→ **Directions for this task**:
Copy each line that contains the string "Tipi", taking them from the material.

→ **Data to examine**:
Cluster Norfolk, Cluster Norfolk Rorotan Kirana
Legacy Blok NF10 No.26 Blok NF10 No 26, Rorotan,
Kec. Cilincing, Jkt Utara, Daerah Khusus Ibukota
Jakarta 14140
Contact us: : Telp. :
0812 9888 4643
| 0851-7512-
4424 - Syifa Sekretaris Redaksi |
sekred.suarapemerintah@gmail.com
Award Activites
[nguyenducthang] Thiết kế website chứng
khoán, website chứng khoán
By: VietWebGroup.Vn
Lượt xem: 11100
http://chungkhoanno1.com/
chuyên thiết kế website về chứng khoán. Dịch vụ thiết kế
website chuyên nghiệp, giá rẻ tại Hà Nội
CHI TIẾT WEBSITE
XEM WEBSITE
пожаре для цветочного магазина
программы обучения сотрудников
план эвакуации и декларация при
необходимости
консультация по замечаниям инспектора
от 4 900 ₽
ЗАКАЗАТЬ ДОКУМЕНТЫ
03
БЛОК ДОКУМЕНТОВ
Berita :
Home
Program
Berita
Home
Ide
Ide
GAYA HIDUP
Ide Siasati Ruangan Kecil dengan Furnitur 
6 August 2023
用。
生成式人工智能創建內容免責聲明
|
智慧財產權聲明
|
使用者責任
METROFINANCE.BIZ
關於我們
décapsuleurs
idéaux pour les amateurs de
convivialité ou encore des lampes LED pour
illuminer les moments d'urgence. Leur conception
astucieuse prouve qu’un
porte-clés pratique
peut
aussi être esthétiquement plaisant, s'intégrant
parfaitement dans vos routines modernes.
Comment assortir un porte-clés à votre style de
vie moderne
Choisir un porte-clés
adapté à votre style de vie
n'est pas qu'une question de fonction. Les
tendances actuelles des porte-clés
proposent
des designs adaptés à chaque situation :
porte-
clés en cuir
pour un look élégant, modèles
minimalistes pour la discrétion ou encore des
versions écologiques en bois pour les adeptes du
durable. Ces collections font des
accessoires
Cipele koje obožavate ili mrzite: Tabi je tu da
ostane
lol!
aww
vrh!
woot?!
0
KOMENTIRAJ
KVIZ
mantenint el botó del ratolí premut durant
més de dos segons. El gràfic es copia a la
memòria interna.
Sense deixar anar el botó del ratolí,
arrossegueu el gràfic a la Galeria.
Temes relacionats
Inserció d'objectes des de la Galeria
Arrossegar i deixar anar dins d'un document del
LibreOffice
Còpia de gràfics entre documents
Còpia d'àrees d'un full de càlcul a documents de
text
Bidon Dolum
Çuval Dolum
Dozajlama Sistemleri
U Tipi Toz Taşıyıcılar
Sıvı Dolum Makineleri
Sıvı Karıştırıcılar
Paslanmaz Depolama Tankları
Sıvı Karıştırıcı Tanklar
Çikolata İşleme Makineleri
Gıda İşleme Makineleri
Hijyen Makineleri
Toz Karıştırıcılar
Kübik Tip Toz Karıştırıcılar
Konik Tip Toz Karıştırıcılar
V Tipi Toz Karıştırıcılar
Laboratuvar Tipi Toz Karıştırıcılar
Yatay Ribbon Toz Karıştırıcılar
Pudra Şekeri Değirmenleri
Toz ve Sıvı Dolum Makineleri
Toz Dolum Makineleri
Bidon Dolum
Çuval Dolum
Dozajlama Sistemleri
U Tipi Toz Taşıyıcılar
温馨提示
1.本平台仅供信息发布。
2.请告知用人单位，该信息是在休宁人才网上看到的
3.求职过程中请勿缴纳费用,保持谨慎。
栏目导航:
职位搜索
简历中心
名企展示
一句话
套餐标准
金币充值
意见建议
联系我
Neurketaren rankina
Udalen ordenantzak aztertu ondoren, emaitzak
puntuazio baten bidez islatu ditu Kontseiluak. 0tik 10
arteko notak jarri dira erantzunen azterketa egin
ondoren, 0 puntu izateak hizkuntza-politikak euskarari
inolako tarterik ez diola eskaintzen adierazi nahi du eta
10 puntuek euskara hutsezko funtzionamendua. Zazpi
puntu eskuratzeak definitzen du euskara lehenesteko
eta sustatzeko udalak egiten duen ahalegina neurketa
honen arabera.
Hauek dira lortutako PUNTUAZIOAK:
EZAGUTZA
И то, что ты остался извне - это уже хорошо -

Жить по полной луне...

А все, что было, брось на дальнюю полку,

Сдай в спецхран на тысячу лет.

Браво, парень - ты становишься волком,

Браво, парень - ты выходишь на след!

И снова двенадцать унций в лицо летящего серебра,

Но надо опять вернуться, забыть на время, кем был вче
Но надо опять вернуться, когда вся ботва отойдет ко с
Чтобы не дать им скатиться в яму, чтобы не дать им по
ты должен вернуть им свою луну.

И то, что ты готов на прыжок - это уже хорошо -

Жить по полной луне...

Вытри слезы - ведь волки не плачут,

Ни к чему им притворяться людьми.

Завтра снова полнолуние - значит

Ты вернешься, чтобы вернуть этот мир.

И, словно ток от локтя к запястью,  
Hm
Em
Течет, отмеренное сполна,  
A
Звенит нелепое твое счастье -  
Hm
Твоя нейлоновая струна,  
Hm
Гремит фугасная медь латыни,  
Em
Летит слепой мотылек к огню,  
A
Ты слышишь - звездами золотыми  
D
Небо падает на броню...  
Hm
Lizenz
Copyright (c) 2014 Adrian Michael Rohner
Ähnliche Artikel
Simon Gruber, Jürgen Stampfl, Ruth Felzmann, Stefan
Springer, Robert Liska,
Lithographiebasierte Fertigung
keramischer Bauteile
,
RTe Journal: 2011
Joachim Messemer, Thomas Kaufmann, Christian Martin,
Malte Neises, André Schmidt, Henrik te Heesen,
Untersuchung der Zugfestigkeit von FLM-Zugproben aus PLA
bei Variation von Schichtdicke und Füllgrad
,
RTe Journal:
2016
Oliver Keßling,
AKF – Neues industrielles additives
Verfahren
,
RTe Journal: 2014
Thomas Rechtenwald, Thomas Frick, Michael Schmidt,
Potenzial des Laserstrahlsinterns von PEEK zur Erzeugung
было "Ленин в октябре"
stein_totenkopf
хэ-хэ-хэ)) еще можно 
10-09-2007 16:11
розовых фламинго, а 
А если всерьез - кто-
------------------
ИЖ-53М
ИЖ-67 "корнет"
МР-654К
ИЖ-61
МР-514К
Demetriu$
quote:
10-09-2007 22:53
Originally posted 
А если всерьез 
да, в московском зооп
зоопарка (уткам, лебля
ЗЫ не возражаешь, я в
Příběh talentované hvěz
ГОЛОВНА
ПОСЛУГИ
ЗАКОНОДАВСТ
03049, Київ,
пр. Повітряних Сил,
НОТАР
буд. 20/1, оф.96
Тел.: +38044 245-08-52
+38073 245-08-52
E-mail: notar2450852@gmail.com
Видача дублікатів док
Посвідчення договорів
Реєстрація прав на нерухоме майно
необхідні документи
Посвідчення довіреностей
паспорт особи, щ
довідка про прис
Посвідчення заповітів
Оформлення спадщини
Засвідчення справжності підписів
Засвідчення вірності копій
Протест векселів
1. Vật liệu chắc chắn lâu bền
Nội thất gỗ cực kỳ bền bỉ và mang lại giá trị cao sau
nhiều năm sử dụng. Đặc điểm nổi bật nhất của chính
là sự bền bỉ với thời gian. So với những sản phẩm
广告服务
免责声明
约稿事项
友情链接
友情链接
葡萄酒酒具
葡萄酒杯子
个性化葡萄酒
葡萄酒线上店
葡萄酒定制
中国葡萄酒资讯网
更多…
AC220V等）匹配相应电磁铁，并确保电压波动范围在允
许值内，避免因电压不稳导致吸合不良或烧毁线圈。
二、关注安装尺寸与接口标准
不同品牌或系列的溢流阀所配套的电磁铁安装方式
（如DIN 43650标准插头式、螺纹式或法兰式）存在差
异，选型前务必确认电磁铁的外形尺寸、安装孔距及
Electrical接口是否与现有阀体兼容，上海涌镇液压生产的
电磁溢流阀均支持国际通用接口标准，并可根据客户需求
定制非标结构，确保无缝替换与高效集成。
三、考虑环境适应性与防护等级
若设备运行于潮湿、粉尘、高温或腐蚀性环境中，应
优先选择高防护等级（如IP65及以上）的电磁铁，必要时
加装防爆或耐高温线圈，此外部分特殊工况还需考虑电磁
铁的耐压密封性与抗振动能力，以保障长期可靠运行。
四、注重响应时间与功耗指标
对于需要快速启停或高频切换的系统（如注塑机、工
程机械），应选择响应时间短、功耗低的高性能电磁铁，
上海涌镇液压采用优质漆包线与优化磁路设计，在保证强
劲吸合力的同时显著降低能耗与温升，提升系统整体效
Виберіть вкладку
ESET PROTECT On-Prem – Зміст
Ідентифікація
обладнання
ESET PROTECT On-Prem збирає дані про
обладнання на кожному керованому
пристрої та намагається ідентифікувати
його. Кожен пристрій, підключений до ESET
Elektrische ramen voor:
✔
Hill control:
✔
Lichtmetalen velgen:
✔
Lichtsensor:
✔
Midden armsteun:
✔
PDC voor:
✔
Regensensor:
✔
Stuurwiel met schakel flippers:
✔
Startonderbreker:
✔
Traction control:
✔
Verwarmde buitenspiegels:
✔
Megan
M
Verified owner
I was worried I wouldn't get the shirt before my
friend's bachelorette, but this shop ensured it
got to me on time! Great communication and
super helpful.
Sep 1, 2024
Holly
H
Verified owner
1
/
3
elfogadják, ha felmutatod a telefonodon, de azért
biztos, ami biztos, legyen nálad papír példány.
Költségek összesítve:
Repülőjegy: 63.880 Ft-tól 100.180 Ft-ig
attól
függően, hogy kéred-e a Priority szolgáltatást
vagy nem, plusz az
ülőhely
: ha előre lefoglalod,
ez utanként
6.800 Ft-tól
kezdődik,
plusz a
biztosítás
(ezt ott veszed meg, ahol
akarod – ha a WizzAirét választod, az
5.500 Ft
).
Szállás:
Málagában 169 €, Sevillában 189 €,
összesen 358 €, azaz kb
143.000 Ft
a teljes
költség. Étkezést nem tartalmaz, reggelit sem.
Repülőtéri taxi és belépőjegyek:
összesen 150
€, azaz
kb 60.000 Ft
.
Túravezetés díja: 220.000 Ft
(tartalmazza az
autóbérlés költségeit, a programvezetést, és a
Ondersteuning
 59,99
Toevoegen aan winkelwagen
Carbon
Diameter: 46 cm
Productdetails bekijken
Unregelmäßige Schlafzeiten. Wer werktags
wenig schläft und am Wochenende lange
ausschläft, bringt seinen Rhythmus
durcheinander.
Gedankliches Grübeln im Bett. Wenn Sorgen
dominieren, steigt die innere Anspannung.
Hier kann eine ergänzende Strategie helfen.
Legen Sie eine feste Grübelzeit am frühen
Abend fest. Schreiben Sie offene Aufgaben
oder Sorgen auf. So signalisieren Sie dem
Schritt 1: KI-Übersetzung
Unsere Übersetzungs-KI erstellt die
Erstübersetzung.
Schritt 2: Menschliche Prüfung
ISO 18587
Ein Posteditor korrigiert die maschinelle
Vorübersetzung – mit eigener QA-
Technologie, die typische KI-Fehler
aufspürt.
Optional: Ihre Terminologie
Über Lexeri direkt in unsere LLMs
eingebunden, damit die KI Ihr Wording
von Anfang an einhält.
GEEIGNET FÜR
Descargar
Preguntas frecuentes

→ **Solution for this problem**:
U Tipi Toz Taşıyıcılar
V Tipi Toz Karıştırıcılar
Laboratuvar Tipi Toz Karıştırıcılar
U Tipi Toz Taşıyıcılar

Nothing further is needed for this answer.